Column says tank integration fight is displacing religious combat soldiers
In a monologue aired on Channel 14, commentator Dana Varon argued that the push to integrate women into tank crews is not driven by an urgent operational need, but by an ideological agenda of equality and pluralism. She said the dispute, which has reached the High Court of Justice through petitions, is now disrupting the Armored Corps and, more broadly, the ground forces during wartime.
Varon said that for years there had been a clear status quo, under which hesder yeshiva students enlisted in the Armored Corps and served as fighters in a way that was, in her words, both operationally effective and halakhically acceptable. She said the new legal and public campaign has upset that arrangement, not because the soldiers stopped wanting to serve or fight, but because “the rules of the game” were changed.

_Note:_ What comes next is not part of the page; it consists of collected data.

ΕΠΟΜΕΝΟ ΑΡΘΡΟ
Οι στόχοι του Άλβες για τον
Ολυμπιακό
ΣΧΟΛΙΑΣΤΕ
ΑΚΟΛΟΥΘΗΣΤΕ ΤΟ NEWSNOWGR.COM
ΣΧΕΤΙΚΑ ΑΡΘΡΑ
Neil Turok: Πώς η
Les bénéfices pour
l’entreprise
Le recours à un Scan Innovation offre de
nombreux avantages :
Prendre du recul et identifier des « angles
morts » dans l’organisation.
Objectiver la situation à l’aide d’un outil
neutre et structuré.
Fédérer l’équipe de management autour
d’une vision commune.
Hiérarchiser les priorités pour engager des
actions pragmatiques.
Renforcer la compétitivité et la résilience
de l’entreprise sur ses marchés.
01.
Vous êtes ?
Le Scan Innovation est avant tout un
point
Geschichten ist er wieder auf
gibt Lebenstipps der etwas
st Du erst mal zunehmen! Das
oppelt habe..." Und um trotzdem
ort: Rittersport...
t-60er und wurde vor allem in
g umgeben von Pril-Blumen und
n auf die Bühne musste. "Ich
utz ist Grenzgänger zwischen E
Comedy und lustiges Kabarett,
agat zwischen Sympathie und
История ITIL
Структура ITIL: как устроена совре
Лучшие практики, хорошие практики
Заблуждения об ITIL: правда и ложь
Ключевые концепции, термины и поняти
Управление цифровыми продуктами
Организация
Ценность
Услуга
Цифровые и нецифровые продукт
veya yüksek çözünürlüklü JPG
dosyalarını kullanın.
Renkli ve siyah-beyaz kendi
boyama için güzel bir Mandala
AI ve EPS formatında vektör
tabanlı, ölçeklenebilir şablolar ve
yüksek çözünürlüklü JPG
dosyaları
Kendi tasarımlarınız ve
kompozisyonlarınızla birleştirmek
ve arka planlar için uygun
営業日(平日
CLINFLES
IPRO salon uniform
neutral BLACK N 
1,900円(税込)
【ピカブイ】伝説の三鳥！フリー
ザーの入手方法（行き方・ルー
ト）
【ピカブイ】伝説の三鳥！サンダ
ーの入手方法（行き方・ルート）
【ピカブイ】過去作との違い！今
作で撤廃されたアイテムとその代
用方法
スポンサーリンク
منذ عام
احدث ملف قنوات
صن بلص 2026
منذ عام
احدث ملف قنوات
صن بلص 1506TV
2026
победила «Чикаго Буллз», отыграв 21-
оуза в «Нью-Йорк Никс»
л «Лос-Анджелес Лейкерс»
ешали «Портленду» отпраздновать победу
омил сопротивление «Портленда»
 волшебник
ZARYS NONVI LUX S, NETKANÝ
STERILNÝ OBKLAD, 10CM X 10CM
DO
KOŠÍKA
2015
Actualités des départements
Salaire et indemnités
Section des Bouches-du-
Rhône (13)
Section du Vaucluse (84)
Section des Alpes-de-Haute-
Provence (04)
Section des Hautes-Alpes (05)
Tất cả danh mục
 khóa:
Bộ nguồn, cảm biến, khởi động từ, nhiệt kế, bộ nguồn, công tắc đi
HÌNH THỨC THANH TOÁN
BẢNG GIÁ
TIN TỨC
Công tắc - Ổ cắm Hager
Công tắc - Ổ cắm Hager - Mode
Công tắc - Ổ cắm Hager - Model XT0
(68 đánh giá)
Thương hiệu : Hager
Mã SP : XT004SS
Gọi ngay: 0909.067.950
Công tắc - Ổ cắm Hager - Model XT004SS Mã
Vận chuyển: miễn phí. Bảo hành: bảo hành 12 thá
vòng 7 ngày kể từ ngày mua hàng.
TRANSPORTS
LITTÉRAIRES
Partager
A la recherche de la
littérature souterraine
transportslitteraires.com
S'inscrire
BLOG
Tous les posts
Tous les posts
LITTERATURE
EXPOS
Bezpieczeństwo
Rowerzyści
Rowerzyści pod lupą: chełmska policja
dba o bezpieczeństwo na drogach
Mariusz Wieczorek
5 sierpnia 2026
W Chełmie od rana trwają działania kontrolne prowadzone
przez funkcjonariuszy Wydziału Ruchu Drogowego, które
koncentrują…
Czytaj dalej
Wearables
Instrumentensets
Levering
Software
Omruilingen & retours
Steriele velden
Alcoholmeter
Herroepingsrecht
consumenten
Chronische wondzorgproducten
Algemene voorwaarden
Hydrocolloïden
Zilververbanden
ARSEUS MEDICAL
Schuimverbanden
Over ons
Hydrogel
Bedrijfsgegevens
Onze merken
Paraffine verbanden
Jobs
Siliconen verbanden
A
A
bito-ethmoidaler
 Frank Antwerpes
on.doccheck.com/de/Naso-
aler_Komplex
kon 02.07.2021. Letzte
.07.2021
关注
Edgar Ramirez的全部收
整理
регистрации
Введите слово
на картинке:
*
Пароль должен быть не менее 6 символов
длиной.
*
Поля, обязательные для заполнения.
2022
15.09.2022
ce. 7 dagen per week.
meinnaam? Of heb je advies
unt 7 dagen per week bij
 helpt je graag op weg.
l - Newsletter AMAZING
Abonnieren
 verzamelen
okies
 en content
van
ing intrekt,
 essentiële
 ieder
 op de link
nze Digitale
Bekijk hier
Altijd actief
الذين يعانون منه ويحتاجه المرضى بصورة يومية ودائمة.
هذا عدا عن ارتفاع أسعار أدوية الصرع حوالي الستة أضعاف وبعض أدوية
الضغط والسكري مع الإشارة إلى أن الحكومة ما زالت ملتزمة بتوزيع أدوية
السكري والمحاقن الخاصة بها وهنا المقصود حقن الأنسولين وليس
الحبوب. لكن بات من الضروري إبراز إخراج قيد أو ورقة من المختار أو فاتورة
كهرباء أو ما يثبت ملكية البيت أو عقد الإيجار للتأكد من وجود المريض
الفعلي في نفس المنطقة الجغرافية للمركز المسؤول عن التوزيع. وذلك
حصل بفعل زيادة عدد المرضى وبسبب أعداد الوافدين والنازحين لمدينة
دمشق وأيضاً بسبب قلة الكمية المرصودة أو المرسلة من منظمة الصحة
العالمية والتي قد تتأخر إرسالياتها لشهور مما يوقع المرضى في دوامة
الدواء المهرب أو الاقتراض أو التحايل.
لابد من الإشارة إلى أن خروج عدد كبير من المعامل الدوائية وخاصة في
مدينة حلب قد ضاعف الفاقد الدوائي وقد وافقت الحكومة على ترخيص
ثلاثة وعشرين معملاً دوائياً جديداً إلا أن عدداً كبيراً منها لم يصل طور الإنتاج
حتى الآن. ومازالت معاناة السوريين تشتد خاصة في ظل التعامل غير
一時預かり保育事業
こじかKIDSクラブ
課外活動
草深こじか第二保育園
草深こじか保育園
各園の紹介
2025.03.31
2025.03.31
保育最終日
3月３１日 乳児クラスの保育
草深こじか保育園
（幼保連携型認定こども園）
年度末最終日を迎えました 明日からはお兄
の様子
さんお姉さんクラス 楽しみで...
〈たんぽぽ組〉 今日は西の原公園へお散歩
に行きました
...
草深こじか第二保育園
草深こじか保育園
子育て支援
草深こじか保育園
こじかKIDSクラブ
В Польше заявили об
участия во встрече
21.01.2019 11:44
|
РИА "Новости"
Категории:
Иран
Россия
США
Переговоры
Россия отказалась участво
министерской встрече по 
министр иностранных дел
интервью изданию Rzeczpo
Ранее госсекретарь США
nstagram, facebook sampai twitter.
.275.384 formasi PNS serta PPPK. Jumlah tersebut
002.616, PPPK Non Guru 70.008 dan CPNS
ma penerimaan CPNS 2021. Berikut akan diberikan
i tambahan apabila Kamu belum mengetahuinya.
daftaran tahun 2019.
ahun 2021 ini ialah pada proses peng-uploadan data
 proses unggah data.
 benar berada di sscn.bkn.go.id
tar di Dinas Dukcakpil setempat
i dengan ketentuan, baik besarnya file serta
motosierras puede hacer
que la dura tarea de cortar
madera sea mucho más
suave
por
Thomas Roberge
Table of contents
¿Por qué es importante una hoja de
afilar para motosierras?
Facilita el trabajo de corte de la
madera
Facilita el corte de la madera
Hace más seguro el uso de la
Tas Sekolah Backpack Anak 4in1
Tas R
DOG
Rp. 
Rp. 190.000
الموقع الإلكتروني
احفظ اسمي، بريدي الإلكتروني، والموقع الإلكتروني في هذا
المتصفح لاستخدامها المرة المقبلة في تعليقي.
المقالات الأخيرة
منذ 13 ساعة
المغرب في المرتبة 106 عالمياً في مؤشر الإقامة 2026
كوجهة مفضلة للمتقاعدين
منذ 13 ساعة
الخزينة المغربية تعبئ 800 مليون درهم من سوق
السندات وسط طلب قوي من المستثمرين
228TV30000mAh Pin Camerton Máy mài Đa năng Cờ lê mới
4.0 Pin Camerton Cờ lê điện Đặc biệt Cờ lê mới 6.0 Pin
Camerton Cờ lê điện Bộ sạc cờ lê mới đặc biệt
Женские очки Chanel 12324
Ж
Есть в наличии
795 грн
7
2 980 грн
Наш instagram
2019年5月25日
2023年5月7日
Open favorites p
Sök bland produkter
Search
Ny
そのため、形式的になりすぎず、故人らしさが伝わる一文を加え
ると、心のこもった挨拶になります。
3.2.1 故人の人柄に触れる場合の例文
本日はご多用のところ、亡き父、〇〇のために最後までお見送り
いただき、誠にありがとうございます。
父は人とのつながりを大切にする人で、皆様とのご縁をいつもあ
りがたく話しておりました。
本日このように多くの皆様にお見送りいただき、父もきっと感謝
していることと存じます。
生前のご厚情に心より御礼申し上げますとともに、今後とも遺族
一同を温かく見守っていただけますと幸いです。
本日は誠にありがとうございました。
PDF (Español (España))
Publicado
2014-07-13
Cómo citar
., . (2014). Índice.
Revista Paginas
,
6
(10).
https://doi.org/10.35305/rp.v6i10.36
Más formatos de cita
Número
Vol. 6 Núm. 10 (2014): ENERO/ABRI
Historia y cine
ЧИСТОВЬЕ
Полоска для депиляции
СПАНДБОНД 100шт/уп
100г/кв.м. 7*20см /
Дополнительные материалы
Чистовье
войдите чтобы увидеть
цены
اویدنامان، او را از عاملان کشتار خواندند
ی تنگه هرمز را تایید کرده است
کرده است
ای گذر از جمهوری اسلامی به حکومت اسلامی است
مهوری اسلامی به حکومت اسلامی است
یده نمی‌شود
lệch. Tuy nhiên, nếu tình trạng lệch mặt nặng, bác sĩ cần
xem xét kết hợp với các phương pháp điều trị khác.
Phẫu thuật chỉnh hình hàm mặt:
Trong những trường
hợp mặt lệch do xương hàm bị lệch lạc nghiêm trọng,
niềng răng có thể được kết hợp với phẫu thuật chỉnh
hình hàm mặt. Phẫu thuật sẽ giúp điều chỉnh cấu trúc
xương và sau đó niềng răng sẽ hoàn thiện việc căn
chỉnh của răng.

She stressed that these soldiers are not asking for exemptions or special treatment, only the ability to serve without abandoning the Jewish law and lifestyle they were raised on. Varon questioned what mixed-gender service in a tank means in practice, citing privacy, modesty, bodily needs in combat conditions, and the physical and personal constraints involved in such service.
According to Varon, advocates of equality are ignoring life on the ground and, in the name of a “fictional pluralism,” are actually harming true pluralism by sidelining thousands of religious combat soldiers. She said these men want to contribute to the state and do not want to leave the Armored Corps, but are being pushed into a collision with their religious commitments. She also said the High Court warns of a constitutional crisis, while rabbis warn of a spiritual one, and called the fight unnecessary. Varon ended by suggesting that many women themselves would agree with her view.